Il ragazzo lo fissava negli occhi... ma senza alcuna minaccia...
anzi... sembrava quasi farsi beffa delle sue parole... e attendeva silenzioso il momento giusto... mentre nel cuore quelle stesse parole avevano rimbombato mille e una volta e l'avevano scosso... ma non voleva far gioire il suo confronto.
I suoi occhi si spostarono un attimo ad osservare la terra... quella stessa terra che lo aveva accolto anni orsono... tanto da far immaginare ad un ripensamento... ma ciò che si sollevò per tornare ad infliggere il suo sguardo in quello del vecchio fu un altro essere mistico... fu la pace ed al contempo la disgrazia di ogni futuro gesto.
"Bene Vecchio..." disse sospirando...
"rispetterò il tuo volere... ma prima... devo porgerti il mio saluto."
Si fece serio... e nulla sembrò più spaventarlo.
"Cosa speri di trovare... in quest'attimo di attesa...
avevi dei sogni ma mai ti sei reso conto di averli realizzati...
avevi un tesoro ma mai sei riuscito a contemplarlo...
eri troppo sicuro della tua arte per poterla apprezzare fino in fondo...
eri cieco di consapevolezza... sordo di esperienza...

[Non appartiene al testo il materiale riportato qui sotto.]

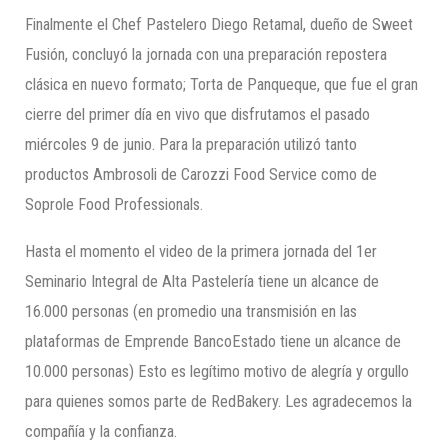
Finalmente el Chef Pastelero Diego Retamal, dueño de Sweet
Fusión, concluyó la jornada con una preparación repostera
clásica en nuevo formato; Torta de Panqueque, que fue el gran
cierre del primer día en vivo que disfrutamos el pasado
miércoles 9 de junio. Para la preparación utilizó tanto
productos Ambrosoli de Carozzi Food Service como de
Soprole Food Professionals.
Hasta el momento el video de la primera jornada del 1er
Seminario Integral de Alta Pastelería tiene un alcance de
16.000 personas (en promedio una transmisión en las
plataformas de Emprende BancoEstado tiene un alcance de
10.000 personas) Esto es legítimo motivo de alegría y orgullo
para quienes somos parte de RedBakery. Les agradecemos la
compañía y la confianza.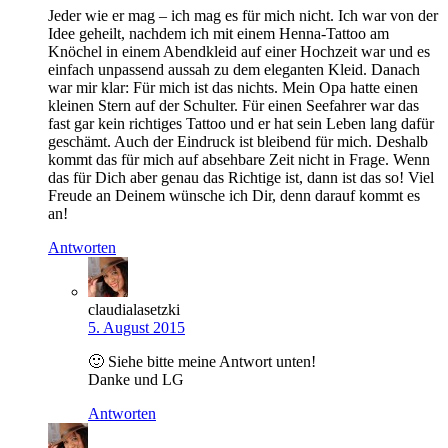
Jeder wie er mag – ich mag es für mich nicht. Ich war von der
Idee geheilt, nachdem ich mit einem Henna-Tattoo am
Knöchel in einem Abendkleid auf einer Hochzeit war und es
einfach unpassend aussah zu dem eleganten Kleid. Danach
war mir klar: Für mich ist das nichts. Mein Opa hatte einen
kleinen Stern auf der Schulter. Für einen Seefahrer war das
fast gar kein richtiges Tattoo und er hat sein Leben lang dafür
geschämt. Auch der Eindruck ist bleibend für mich. Deshalb
kommt das für mich auf absehbare Zeit nicht in Frage. Wenn
das für Dich aber genau das Richtige ist, dann ist das so! Viel
Freude an Deinem wünsche ich Dir, denn darauf kommt es
an!
Antworten
claudialasetzki
5. August 2015
🙂 Siehe bitte meine Antwort unten!
Danke und LG
Antworten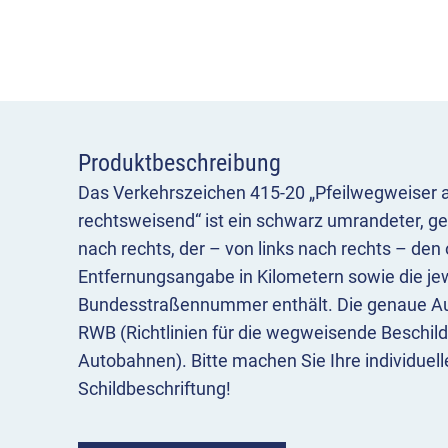
Produktbeschreibung
Das Verkehrszeichen 415-20 „Pfeilwegweiser 
rechtsweisend“ ist ein schwarz umrandeter, g
nach rechts, der – von links nach rechts – den o
Entfernungsangabe in Kilometern sowie die jew
Bundesstraßennummer enthält. Die genaue Au
RWB (Richtlinien für die wegweisende Beschil
Autobahnen). Bitte machen Sie Ihre individuel
Schildbeschriftung!
Bedeutung:
Das Richtzeichen 415-20 in Pfeilfo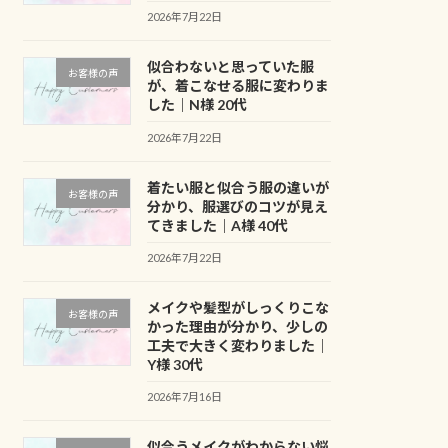
2026年7月22日
似合わないと思っていた服
お客様の声
が、着こなせる服に変わりま
した｜N様 20代
2026年7月22日
着たい服と似合う服の違いが
お客様の声
分かり、服選びのコツが見え
てきました｜A様 40代
2026年7月22日
メイクや髪型がしっくりこな
お客様の声
かった理由が分かり、少しの
工夫で大きく変わりました｜
Y様 30代
2026年7月16日
似合うメイクがわからない悩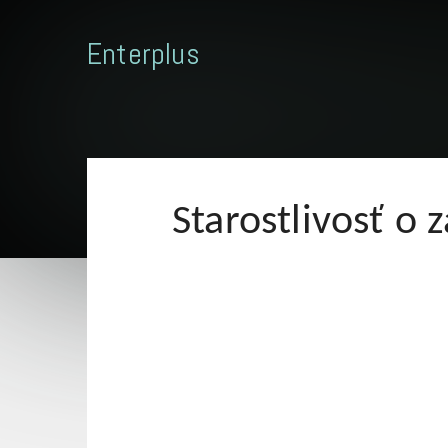
Enterplus
Starostlivosť o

Ricordo ancora il primo giorno... quando ti incontrai, mentre con un mestolo davi vita ai tuoi sogni... e il tuo sorriso splendeva come quello di un fanciullo... e lì vedevi... ti eri accorto del tesoro che avevi dentro... e mi dicesti... Guarda... Guarda come sorride la mia terra...
Già ...
Sorrideva davvero...
Sorrideva davvero la tua terra...
Chiunque avrebbe potuto ascoltare la sua ardita risata.

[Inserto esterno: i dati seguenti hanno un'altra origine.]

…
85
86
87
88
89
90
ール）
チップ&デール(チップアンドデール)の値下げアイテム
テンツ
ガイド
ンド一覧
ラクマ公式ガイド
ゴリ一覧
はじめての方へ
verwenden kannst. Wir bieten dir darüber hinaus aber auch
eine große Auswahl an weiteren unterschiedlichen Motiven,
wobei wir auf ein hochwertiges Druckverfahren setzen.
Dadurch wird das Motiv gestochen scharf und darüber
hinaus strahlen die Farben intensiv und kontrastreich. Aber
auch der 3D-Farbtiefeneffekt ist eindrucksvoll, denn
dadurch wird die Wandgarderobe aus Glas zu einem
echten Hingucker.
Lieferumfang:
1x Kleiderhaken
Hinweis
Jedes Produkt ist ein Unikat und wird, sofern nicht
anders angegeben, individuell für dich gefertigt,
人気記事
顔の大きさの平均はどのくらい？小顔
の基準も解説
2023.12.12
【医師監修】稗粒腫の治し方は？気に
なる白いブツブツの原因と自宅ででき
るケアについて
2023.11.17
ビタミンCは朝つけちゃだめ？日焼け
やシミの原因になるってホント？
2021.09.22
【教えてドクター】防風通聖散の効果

Adesso sei qui a scegliere il bene e il male di ogni tuo tesoro...
Adesso sei qui pieno delle tue idee...
A fare del tuo tesoro carta da parati per ciò che il destino ti serberà ancora...
giovane d'ingordigia...
fiero ma spaventevole al tatto...
mentre cieco osservi dall'alto chi più cieco di te ti osserverà dal basso...

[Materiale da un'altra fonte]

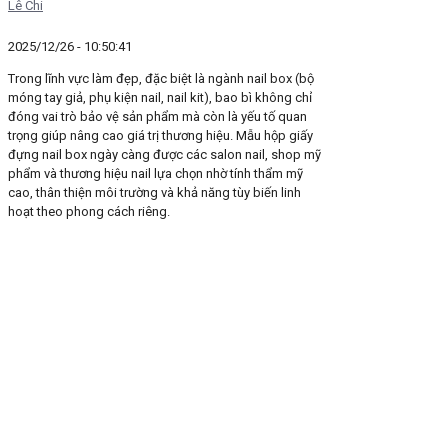
Lê Chi
2025/12/26 - 10:50:41
Trong lĩnh vực làm đẹp, đặc biệt là ngành nail box (bộ
móng tay giả, phụ kiện nail, nail kit), bao bì không chỉ
đóng vai trò bảo vệ sản phẩm mà còn là yếu tố quan
trọng giúp nâng cao giá trị thương hiệu. Mẫu hộp giấy
đựng nail box ngày càng được các salon nail, shop mỹ
phẩm và thương hiệu nail lựa chọn nhờ tính thẩm mỹ
cao, thân thiện môi trường và khả năng tùy biến linh
hoạt theo phong cách riêng.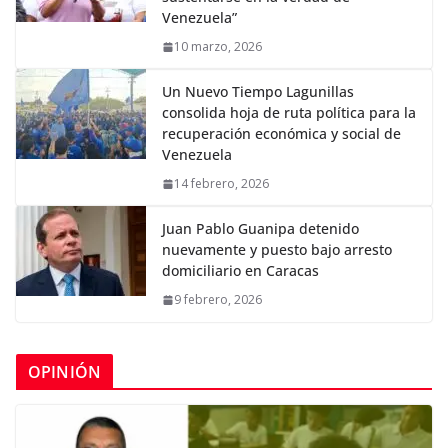
Venezuela”
10 marzo, 2026
Un Nuevo Tiempo Lagunillas
consolida hoja de ruta política para la
recuperación económica y social de
Venezuela
14 febrero, 2026
Juan Pablo Guanipa detenido
nuevamente y puesto bajo arresto
domiciliario en Caracas
9 febrero, 2026
OPINIÓN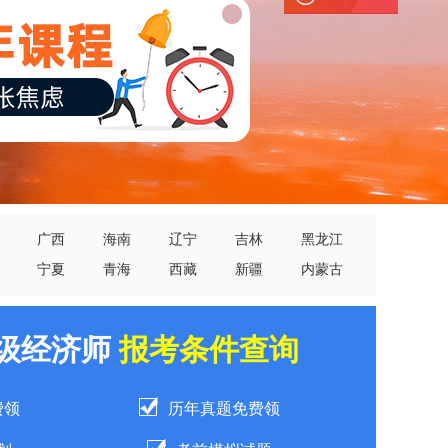
广西
海南
辽宁
吉林
黑龙江
宁夏
青海
西藏
新疆
内蒙古
中级经济师
报考条件查询
费领
历年真题免费领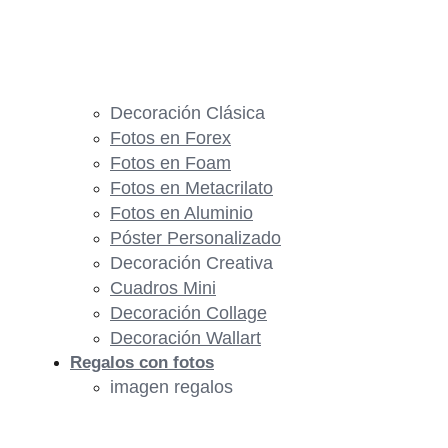
Decoración Clásica
Fotos en Forex
Fotos en Foam
Fotos en Metacrilato
Fotos en Aluminio
Póster Personalizado
Decoración Creativa
Cuadros Mini
Decoración Collage
Decoración Wallart
Regalos con fotos
imagen regalos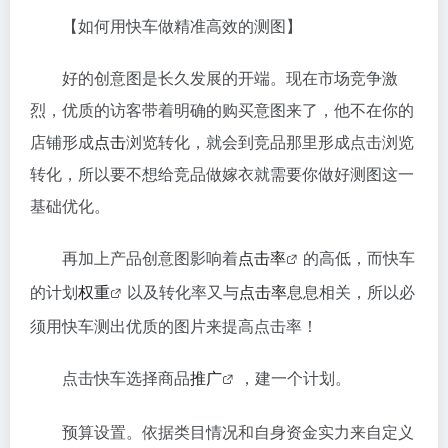
【如何用快车做精准高效的测图】
好的创意图是长久发展的开端。现在市场竞争激
烈，优质的访客带着明确的购买意图来了，他不在你的
店铺形成
点击
浏览转化，就会到竞品那里形成点击浏览
转化，所以要不想给竞品做嫁衣就需要你做好测图这一
基础优化。
再加上产品创意图影响着
点击率
的高低，而快车
的计划
权重
以及转化率又与
点击率
息息相关，所以必
须用快车测出优质的图片来提高点击率！
点击快车选择商品
推广
，建一个计划。
预算设置。依据类目情况和自身资金实力来自定义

e tappi di cerume onnipotente ti vietano di ascoltare il suono della tua terra lacrimosa che non sorride più...
e quando cesseranno le lacrime ti accorgerai di aver costruito mura su un deserto arido d'ira.
e lì... ricorderai il tuo momento... come un sogno distante... ti accascerai al suolo... e sarai solo... sul cadavere della tua terra... e sulle labbra secche rivedrai il tuo cammino contando silenzioso il tempo immutevole e beffardo."